Rodolfo Uribe Iniesta.
Adicto a aprehender el mundo, a
tratar de comprenderlo a través de imágenes, de pronto, al volver a verlo, me
sorprendo sintiéndome frustrado de no poder fotografiarlo. Siempre que lo veo
es en el mismo lugar y mientras voy
manejando, en un lugar, donde por esa extraña combinación de circunstancias que
rige el tráfico, un lugar seguramente extraño, una especie particular de
atractor de orden, nunca hay congestionamiento. Por lo tanto, siempre paso
forzadamente circulando a una velocidad que me impide extender un brazo con la
cámara digital o el teléfono para tomar la foto.

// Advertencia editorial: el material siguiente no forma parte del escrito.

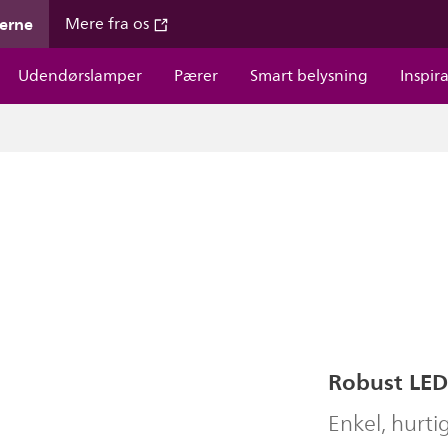
gerne
Mere fra os
Udendørslamper
Pærer
Smart belysning
Inspir
Robust LED 
Enkel, hurti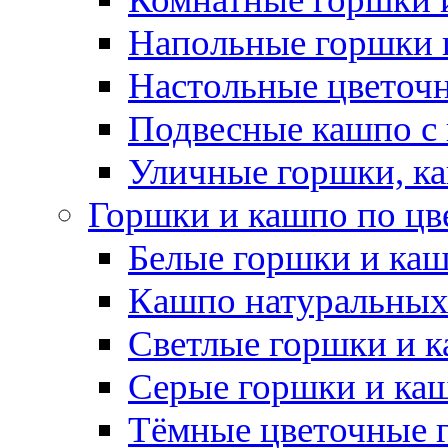
Напольные горшки 
Настольные цветоч
Подвесные кашпо с
Уличные горшки, ка
Горшки и кашпо по цв
Белые горшки и ка
Кашпо натуральных
Светлые горшки и 
Серые горшки и ка
Тёмные цветочные 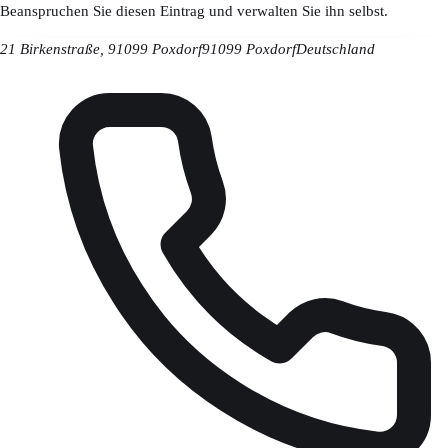
Beanspruchen Sie diesen Eintrag und verwalten Sie ihn selbst.
21 Birkenstraße, 91099 Poxdorf
91099 Poxdorf
Deutschland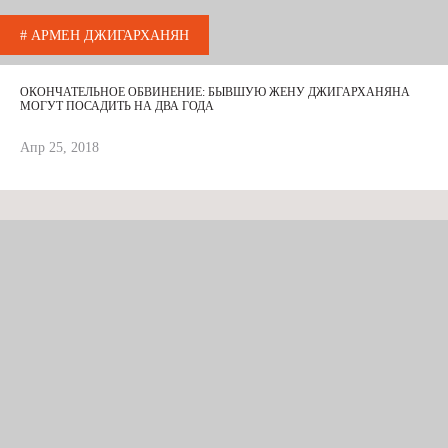
# АРМЕН ДЖИГАРХАНЯН
ОКОНЧАТЕЛЬНОЕ ОБВИНЕНИЕ: БЫВШУЮ ЖЕНУ ДЖИГАРХАНЯНА
МОГУТ ПОСАДИТЬ НА ДВА ГОДА
Апр 25, 2018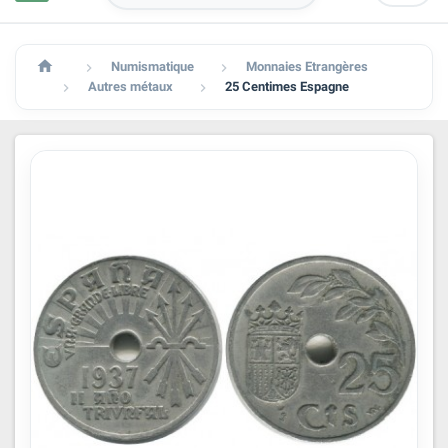

Numismatique
Monnaies Etrangères


Autres métaux
25 Centimes Espagne

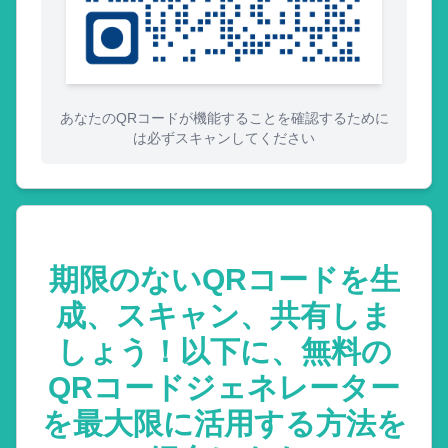
あなたのQRコードが機能することを確認するために
は必ずスキャンしてください
期限のないQRコードを生
成、スキャン、共有しま
しょう！以下に、無料の
QRコードジェネレーター
を最大限に活用する方法を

Y además justamente siempre paso por ahí con
el tiempo medido para llegar a una hora fija, quizás la única actividad con
hora fija que subsiste en mi rutina de los días. Y de entrada también entiendo
el egoísmo de verlo desde la frustración de no poder establecer el único tipo
de interacción que estoy interesado de realizar con él. Siempre sentado en lo que mi guía oral del gps llama arcén,
el borde de la vía rápida en el carril interno de un complejo paso a desnivel.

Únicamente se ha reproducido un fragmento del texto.